The term brachycephalic is used to describe animal breeds that have “squashed” faces – e.g. Bulldogs, Pekingese, Boxers, Pugs. In these breeds the bones of the nose and mouth develop in width but not in length. As a result these breeds usually have one or more of the following structural abnormalities – overly long soft palates, small nostrils, small tracheas (“windpipes”), everted laryngeal saccules, and laryngeal collapse. These abnormalities are known collectively as Brachycephalic Syndrome.

What effects does Brachycephalic Syndrome have?

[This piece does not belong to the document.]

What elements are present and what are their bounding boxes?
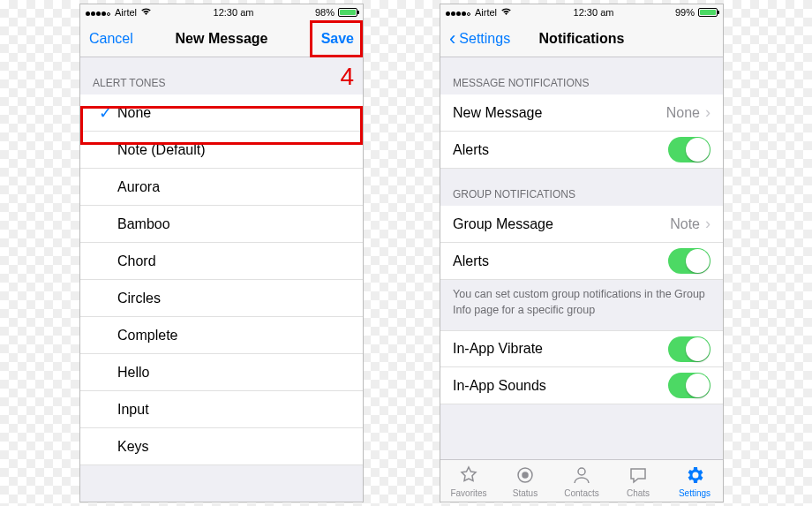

Each of the conditions involved in Brachycephalic Syndrome cause difficulty breathing. While brachycephalic dogs usually breathe loudly, it is worth noting that this is NOT to be considered “normal”. Try pinching your nostrils half-closed and breathe through your nose – this is how brachycephalic dogs have to breathe all the time. Often the condition worsens slowly over time, making it hard for owners to realise that their pet is having trouble. Difficulty breathing results in poor exercise tolerance, poor heat tolerance, and poor sleep patterns. As animals age, chronic damage from breathing difficulties will further affect the airways, making it even more difficult for the animal to breathe. In some cases this damage becomes so severe that the dog may die.

Can anything be done?

Veterinary specialists are now recommending that brachycephalic animals undergo corrective surgery at an early age – before the damage becomes too severe. Current recommendations suggest surgical treatment at 5-6 months old, at the same time that the dog is de-sexed. This corrective surgery involves widening the passage through the nostrils and shortening the soft palate of the mouth – although some animals may require correction of further abnormalities.